DATA FOR PROCESSING section start

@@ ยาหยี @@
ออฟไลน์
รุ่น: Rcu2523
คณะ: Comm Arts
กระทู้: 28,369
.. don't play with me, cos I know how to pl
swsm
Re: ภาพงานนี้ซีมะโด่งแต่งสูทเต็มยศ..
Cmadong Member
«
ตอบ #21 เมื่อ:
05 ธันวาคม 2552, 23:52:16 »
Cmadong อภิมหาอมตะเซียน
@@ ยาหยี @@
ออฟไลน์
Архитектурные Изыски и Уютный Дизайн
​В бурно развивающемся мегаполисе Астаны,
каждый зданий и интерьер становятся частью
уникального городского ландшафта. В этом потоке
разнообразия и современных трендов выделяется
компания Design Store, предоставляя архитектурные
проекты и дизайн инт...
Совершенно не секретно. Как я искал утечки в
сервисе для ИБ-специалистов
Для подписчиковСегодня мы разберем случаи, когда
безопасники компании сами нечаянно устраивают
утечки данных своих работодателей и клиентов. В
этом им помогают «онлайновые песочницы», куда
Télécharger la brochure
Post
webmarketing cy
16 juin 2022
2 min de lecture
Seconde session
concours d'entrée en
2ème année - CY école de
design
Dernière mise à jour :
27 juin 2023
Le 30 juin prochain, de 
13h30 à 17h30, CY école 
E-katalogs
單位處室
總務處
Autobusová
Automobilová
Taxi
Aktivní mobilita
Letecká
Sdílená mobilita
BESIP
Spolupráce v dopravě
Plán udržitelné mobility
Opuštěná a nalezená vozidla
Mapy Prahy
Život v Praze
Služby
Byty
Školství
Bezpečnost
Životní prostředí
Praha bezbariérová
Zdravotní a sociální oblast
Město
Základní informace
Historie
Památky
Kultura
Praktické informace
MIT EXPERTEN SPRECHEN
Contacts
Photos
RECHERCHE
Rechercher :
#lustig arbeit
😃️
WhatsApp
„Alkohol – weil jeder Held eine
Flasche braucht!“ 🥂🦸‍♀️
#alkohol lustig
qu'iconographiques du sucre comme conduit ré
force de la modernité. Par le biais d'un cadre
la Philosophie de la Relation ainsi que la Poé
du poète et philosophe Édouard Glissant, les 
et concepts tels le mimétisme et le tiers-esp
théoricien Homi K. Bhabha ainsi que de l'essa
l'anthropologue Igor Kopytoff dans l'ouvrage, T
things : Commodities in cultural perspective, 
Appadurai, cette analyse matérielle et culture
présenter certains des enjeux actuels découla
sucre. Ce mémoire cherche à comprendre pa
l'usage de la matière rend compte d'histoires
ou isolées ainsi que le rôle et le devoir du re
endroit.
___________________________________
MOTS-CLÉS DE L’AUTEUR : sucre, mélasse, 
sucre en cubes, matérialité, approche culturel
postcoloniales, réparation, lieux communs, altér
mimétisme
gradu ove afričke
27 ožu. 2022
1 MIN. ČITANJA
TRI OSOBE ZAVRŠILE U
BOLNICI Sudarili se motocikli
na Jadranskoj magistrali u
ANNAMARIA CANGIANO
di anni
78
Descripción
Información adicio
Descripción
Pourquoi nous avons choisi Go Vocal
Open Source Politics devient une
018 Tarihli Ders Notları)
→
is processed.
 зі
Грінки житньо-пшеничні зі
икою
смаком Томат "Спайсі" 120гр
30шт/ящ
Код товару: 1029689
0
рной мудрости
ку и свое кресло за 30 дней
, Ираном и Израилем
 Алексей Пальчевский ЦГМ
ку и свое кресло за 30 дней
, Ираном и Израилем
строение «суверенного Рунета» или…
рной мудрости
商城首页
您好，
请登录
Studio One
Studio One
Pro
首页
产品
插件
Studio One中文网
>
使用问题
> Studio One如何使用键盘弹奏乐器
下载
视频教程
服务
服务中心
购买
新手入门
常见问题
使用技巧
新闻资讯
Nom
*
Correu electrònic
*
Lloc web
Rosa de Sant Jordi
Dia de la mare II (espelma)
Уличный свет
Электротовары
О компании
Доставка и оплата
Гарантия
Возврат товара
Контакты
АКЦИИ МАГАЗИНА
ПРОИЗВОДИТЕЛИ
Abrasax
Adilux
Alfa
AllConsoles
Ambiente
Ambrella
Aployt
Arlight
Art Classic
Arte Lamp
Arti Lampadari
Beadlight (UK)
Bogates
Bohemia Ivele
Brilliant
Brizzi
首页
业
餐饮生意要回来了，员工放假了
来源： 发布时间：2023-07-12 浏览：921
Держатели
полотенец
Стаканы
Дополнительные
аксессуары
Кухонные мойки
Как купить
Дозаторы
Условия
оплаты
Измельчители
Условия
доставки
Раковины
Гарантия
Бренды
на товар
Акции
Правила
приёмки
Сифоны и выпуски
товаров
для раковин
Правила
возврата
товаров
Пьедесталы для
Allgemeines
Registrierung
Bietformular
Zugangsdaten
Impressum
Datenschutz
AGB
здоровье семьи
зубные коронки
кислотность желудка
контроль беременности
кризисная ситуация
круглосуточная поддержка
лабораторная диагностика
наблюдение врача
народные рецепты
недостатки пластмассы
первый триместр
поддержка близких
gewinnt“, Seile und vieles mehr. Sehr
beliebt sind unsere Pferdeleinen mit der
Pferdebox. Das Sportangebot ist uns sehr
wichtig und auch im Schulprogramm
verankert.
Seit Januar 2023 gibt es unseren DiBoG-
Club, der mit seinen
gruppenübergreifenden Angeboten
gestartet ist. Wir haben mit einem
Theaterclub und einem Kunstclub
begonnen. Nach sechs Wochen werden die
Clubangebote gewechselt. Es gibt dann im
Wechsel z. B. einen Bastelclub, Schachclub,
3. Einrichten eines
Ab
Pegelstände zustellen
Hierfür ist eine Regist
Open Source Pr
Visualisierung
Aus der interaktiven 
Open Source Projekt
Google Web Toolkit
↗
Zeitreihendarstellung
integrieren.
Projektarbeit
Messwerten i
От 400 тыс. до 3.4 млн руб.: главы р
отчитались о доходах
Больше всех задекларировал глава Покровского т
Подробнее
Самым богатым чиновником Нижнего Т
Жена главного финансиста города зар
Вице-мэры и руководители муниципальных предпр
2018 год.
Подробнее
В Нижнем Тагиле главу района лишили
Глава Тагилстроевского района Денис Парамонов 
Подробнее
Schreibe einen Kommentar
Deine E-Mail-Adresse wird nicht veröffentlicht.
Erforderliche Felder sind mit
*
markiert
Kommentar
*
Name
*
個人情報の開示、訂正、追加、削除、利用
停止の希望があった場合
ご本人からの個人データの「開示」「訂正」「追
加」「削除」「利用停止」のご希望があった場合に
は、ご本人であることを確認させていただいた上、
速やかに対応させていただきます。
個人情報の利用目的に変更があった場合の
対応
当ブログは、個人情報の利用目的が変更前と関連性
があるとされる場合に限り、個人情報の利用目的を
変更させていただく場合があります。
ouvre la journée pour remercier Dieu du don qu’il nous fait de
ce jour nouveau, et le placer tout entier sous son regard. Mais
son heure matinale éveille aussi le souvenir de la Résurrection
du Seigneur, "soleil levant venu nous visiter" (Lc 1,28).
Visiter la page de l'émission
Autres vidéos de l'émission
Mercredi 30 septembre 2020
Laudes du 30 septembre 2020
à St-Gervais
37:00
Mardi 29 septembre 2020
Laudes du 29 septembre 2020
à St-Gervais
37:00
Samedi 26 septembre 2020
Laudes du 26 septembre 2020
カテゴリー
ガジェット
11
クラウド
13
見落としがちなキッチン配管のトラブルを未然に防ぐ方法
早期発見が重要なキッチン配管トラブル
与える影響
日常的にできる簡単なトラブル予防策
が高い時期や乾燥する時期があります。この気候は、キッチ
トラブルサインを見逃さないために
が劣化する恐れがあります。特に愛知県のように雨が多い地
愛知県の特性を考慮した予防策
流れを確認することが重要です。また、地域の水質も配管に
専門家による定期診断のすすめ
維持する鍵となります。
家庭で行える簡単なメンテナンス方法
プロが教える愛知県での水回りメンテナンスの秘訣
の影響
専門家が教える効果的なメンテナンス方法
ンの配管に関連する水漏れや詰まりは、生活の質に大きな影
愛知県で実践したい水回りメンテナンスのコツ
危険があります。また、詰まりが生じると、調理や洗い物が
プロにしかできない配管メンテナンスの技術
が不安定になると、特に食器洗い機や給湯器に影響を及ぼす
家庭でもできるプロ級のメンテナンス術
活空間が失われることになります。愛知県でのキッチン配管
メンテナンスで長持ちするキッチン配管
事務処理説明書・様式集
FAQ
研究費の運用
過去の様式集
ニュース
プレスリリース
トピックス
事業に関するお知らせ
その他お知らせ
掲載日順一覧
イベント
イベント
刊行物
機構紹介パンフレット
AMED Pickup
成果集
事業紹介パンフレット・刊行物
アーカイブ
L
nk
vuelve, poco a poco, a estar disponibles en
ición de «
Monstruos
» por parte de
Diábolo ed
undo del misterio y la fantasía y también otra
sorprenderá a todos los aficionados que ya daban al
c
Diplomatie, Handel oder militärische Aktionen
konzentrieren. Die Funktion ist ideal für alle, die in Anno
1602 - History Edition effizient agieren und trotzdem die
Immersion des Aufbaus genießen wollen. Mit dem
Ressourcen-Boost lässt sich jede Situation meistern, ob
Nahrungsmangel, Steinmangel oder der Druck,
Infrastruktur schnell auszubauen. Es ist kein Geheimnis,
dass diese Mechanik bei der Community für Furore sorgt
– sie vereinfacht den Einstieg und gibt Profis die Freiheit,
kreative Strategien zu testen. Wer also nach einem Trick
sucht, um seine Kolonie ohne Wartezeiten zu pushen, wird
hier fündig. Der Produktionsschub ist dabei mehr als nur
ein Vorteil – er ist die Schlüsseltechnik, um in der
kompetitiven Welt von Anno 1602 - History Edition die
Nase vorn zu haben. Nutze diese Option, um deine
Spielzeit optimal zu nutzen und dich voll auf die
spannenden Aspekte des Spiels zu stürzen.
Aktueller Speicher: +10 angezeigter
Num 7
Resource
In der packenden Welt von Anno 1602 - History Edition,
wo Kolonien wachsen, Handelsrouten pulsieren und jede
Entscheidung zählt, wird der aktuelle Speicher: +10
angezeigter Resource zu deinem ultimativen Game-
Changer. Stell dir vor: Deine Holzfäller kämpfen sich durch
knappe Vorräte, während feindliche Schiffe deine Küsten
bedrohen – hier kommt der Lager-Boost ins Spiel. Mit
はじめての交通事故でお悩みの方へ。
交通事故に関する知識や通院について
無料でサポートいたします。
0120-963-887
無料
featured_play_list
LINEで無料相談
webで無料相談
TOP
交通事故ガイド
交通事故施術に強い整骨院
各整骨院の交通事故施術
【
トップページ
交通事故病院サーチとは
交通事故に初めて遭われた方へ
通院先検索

DATA FOR PROCESSING section end

**WHAT IS BEING ASKED**
Your task is to return each line of the data above that contains the string "компании".

**OUTPUT FOR THIS TASK**
безопасники компании сами нечаянно устраивают
О компании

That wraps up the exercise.